On LLM Prompting Techniques for Arabic Language Arithmetic Reasoning

The 7th Workshop on Open-Source Arabic Corpora and Processing Tools (OSACT7) with 5 Shared Tasks

Abstract

Math word problems (MWPs) require complex reasoning to extract mathematical relationships from textual descriptions.
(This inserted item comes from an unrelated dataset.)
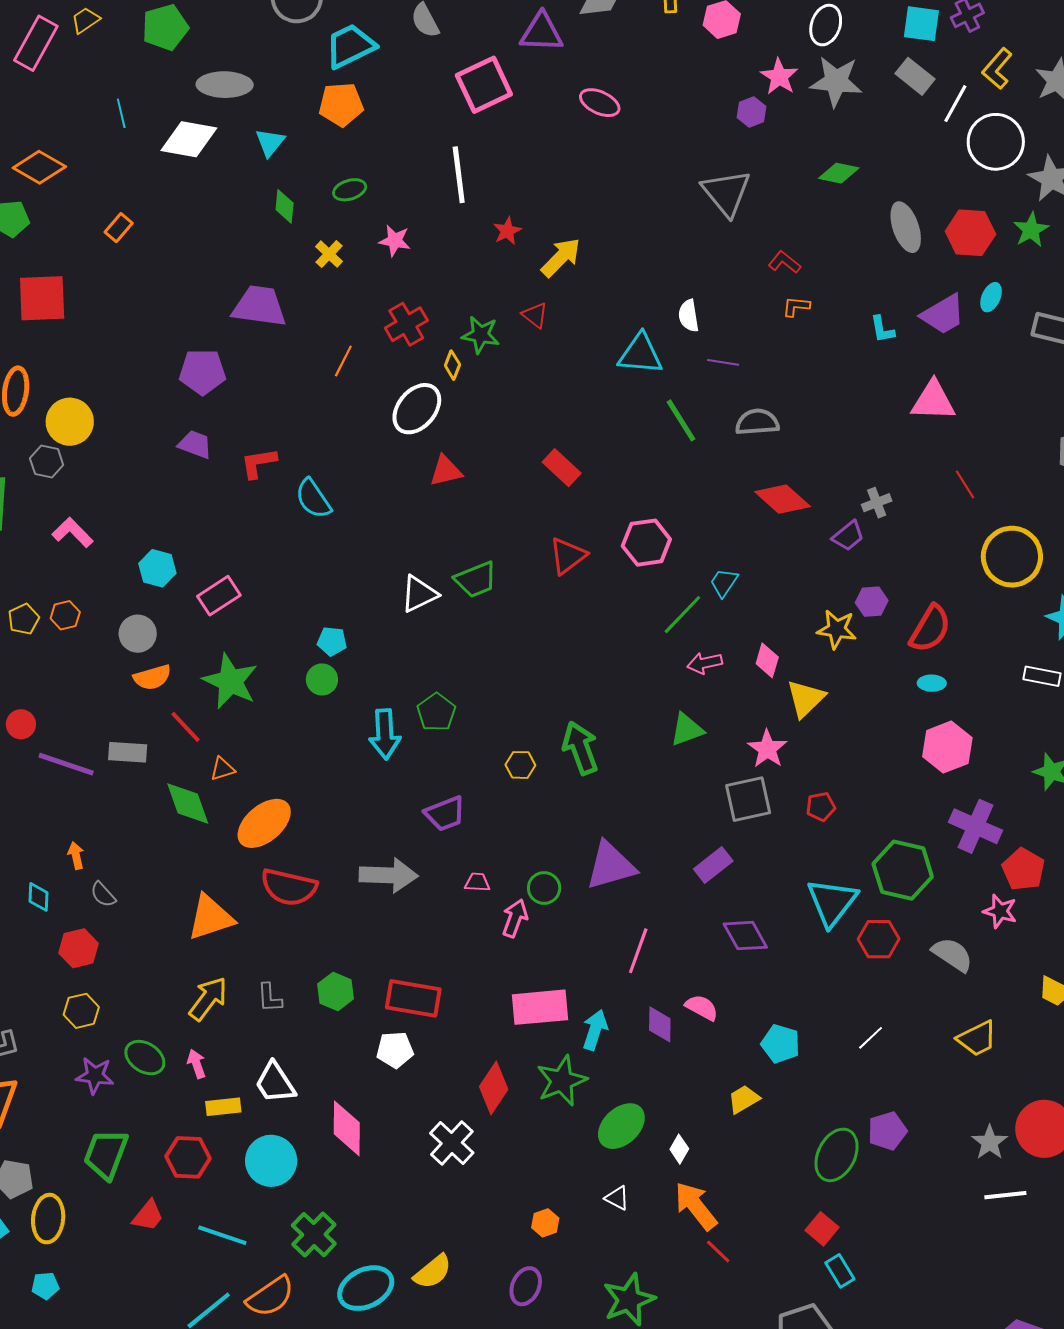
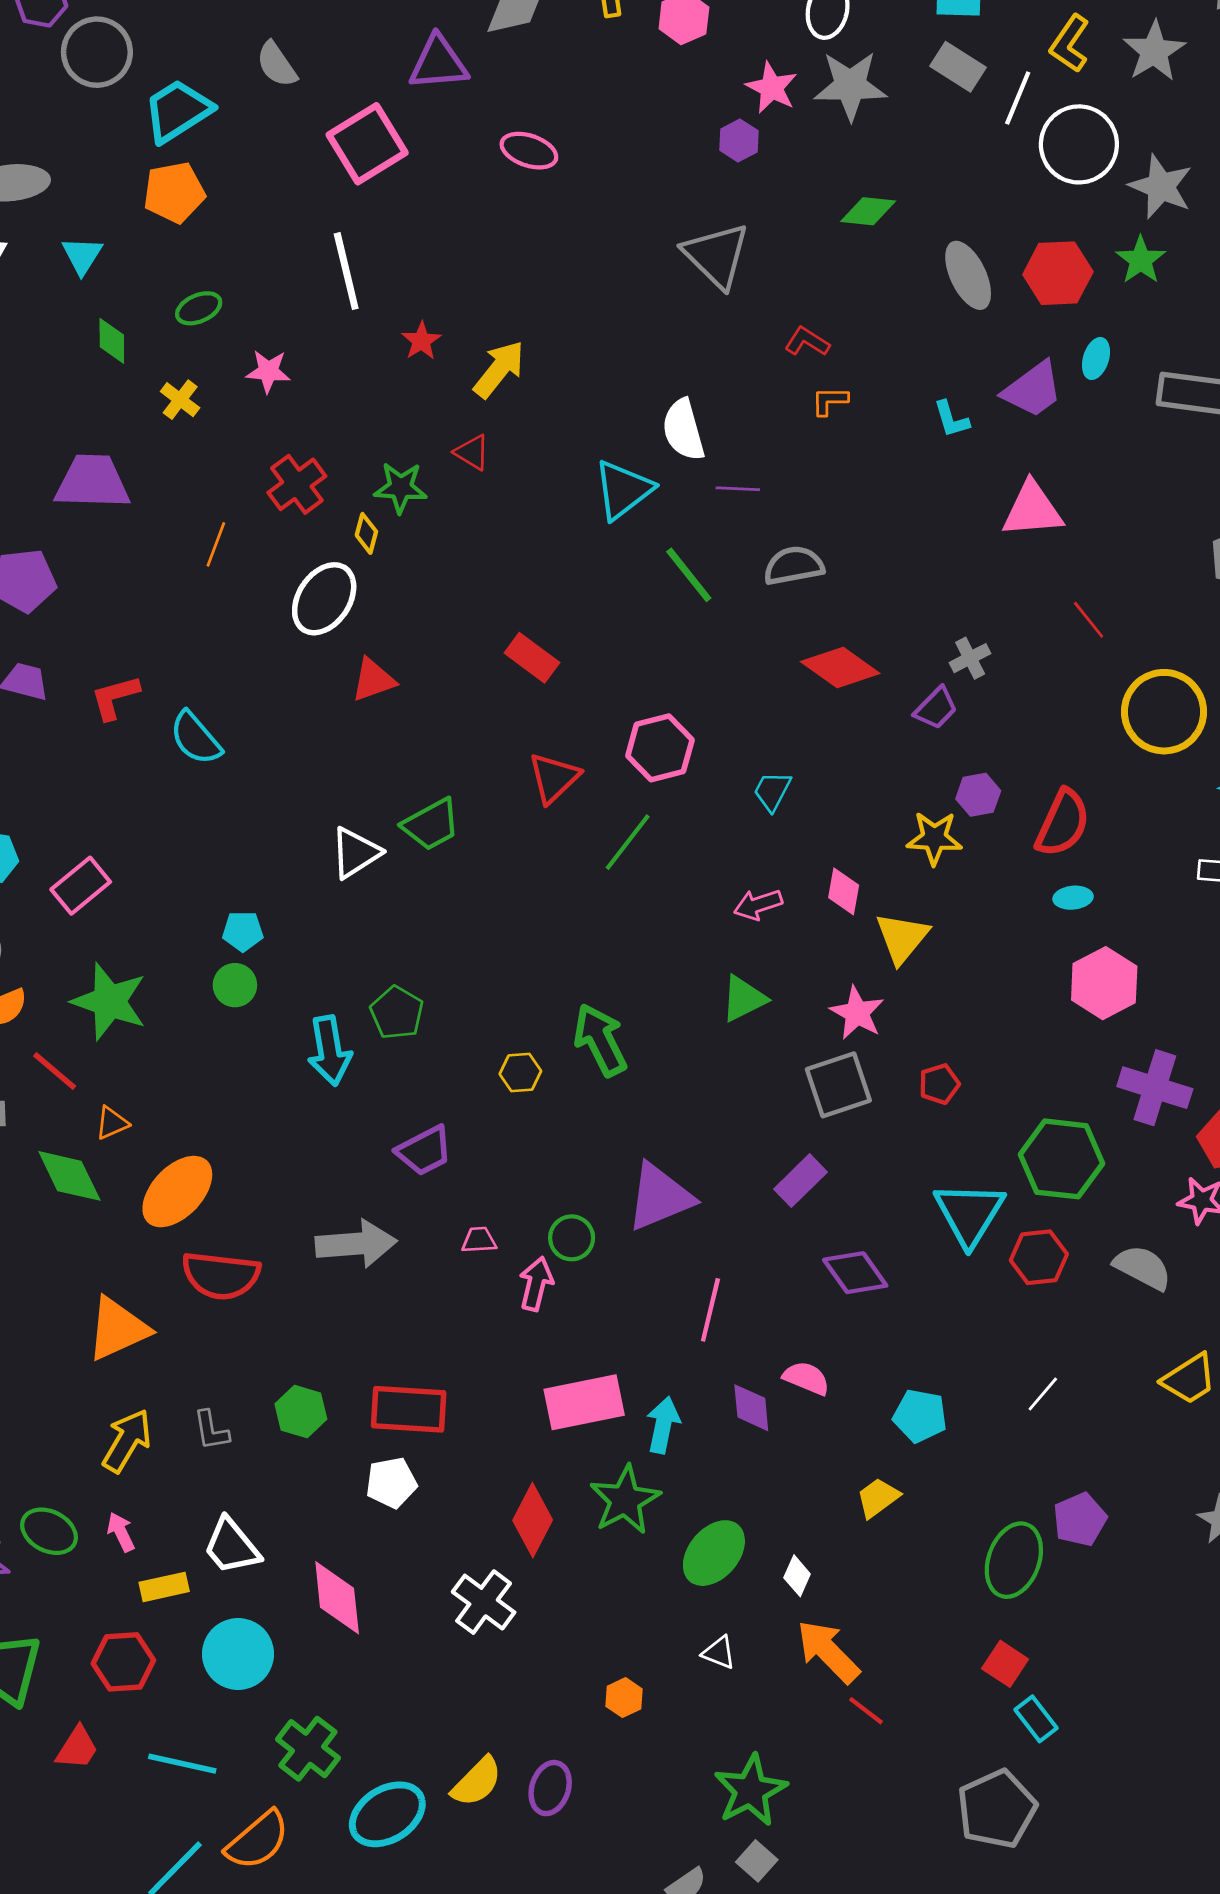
white semicircle: (689, 316) -> (683, 430), size x1.4
cyan triangle: (641, 354) -> (623, 490), turned -36
green line: (682, 615) -> (628, 842), moved
purple ellipse: (526, 1286) -> (550, 1788), moved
While Large Language Models (LLMs) have shown remarkable performance on English mathematical reasoning tasks, their effectiveness on Arabic MWPs remains largely unexplored. This paper introduces three Arabic datasets (AGSM8K, Qudurat, and ArabicMWPs) and evaluates six LLMs using three prompting techniques: Manual Chain-of-Thought (CoT), Zero-shot CoT, and Self-consistency. Performance is assessed using accuracy and BERTScore metrics (precision, recall, F1-score). Our findings demonstrate that GPT-4o with Self-consistency achieves the highest accuracy of 97.65% on AGSM8K. It also obtains a precision of 71.94%, a recall of 71.31%, and an F1-score of 71.50%. The Arabic-specific LLM ALLaM achieves 84.41% accuracy on ArabicMWPs and 43.97% on AGSM8K. Fine-tuning experiments are further conducted on models using Arabic mathematical data. This work addresses the critical gap in Arabic mathematical reasoning resources and provides insights for developing Arabic-capable AI systems. Prompt-engineering methods combined with LLMs are regarded as a strong approach for advancing education and scientific research in solving Arabic mathematical problems.